Heading home in a few hours after spending 7 days away (x-mas in an empty house would have been a tad too much) I dread to find what wonders are enclosed in little brown envelopes from the myriad of govt agencies await. No doubt some benefits have been overpaid.
A bit of me feels frozen.

How dare you die after all my efforts, but I’m glad she did.

I feel torn in two. One bit of me want’s to concentrate on practical stuff, the other wants to scream. But I’m stuck in this Grey Land that is neither one or the other.
It's a whole roller coaster of emotions. Just make sure you eat something, and allow yourself to cry/scream when it feels right - although that may well be after the funeral. Plan to go away, even if it's just for a weekend, away from everything at home, when the formalities are over.
Finally got mum’s death registered. At one point the register said she had to double check the new doctor’s death certificate.
I felt like exploding. But I could see dad crumbling. So I kept it together, reassuring him it would be alright. But at the same time I was clutching the note paper with the coroner’s name and direct number on.

It was alright. I’ve got the 5 death certifactes I wanted (over the top, but better safe than sorry) plus that green thing for the undertakers.

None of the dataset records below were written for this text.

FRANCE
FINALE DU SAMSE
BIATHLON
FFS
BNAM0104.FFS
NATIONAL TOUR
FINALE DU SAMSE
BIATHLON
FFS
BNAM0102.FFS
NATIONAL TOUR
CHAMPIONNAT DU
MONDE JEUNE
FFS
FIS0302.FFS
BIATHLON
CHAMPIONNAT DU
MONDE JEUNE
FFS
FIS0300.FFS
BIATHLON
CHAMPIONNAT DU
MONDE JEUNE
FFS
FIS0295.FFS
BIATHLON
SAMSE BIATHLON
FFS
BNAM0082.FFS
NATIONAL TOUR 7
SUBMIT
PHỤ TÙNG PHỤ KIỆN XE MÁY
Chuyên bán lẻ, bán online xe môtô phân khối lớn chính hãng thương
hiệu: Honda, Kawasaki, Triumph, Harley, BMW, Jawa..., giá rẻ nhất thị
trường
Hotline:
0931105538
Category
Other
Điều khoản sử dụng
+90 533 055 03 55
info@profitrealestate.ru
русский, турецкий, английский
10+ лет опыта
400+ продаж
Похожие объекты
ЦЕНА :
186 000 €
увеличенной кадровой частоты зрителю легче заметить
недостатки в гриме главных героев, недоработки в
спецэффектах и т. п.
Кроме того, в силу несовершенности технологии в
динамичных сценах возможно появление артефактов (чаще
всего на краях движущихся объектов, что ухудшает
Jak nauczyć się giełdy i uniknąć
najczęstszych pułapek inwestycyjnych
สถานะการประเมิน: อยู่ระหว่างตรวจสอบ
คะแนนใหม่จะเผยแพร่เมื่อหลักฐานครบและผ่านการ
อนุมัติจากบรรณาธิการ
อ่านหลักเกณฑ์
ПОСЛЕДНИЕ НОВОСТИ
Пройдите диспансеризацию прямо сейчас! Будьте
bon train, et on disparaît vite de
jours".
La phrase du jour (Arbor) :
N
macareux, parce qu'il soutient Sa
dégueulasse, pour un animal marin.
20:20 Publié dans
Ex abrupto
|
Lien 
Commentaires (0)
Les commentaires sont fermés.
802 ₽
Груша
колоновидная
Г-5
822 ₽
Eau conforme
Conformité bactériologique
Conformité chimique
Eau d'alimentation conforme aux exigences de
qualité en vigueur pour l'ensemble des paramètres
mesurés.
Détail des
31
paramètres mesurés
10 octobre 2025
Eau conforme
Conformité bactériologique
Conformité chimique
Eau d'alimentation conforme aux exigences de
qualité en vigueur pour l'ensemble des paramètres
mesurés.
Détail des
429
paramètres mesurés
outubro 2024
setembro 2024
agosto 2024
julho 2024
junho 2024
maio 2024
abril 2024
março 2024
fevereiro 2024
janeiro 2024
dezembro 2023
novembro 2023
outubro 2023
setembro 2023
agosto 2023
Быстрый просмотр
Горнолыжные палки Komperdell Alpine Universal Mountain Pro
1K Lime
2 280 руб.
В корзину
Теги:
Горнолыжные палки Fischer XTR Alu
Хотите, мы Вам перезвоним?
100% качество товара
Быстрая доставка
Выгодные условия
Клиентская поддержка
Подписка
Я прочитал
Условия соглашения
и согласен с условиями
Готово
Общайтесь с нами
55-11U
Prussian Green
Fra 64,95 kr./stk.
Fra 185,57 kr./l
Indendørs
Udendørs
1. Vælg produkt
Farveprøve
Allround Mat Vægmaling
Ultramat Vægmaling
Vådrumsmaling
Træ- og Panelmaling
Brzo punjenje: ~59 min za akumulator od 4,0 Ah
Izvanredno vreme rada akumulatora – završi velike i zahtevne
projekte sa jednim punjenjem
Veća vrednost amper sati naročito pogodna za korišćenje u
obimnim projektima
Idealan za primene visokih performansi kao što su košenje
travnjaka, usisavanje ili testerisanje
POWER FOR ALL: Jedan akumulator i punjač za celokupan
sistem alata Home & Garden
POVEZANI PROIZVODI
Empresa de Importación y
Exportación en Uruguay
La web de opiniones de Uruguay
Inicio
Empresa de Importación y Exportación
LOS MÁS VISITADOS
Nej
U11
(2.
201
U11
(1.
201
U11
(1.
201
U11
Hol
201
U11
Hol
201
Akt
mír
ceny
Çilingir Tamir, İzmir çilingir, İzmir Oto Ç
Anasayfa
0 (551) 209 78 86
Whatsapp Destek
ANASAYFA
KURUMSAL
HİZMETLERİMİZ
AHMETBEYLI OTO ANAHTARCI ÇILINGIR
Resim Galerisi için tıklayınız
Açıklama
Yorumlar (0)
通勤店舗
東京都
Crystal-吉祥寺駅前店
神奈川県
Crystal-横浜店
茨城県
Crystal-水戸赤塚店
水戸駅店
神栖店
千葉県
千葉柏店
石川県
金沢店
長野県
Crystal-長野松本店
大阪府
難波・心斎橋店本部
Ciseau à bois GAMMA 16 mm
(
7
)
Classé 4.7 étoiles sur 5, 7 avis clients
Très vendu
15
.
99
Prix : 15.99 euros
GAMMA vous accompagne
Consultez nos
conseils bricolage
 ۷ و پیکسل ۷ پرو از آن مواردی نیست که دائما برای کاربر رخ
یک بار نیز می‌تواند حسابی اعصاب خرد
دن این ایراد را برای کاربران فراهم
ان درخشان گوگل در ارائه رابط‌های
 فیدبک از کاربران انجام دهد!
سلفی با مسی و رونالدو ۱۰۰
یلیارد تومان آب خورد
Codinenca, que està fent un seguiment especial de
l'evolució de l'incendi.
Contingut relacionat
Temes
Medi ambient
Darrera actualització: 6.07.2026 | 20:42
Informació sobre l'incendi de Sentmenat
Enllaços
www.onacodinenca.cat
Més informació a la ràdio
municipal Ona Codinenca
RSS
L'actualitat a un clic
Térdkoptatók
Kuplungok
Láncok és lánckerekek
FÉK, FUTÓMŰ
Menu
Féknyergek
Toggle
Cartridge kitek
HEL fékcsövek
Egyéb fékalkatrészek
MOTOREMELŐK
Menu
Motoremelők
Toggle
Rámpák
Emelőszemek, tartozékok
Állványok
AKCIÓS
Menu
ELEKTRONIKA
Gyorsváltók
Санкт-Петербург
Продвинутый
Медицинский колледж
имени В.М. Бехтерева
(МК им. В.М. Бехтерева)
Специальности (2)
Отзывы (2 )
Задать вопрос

I also got the ref number and telephone number for the dreaded DWP…. Please call again later our numbers are busy.

On the way out, dad and me saw some plaque. It went on about people called the ‘Bantams.’
I insisted that we houour them by bowing our knees. Mum’s dad was gassed three times: I thought it the least we could do.
Hi Sajehar ,i think it refers to the men who were rejected for being too short ,after the war had been going on for a couple of years and cannon fodder was in short supply they were conscripted into bantam battalions .
During ww2 Germany had ear and stomach battalions of deaf soldiers and men with stomach ulcers .
ids and the dwp would have been so proud .
Hope you are coping ok ,good luck with the dwp .
Hi Sajehar
Glad things are starting to go more smoothly now for you and your Dad.
David - very interesting - I'd never heard of Bantam regiments before nor the German version.
I cannot begin to describe how angry I feel. I do not know where this anger comes from.

I’m normally such a laid back person. Having said that, I got so pissed off with our Housing Association we took them to court. We won, even though they tried to make out we were ‘Vexatious.’

I don’t know why, but that plaque had a real effect on me.I looked it up afterwards. The plaque did mention height of men enlisted (max 5ft 3”) but not why.
Dad, in the car afterwards, thought they must have been enlisted for tunnelling, or something.
Nothing so special. It was just a way to get fit and healthy (mainly miners) but smaller men to enlist in the army for WW1.

I’m angry at everyone; even mum. But I don’t know what to do with my anger. Why do I feel fury for WW1 soldiers?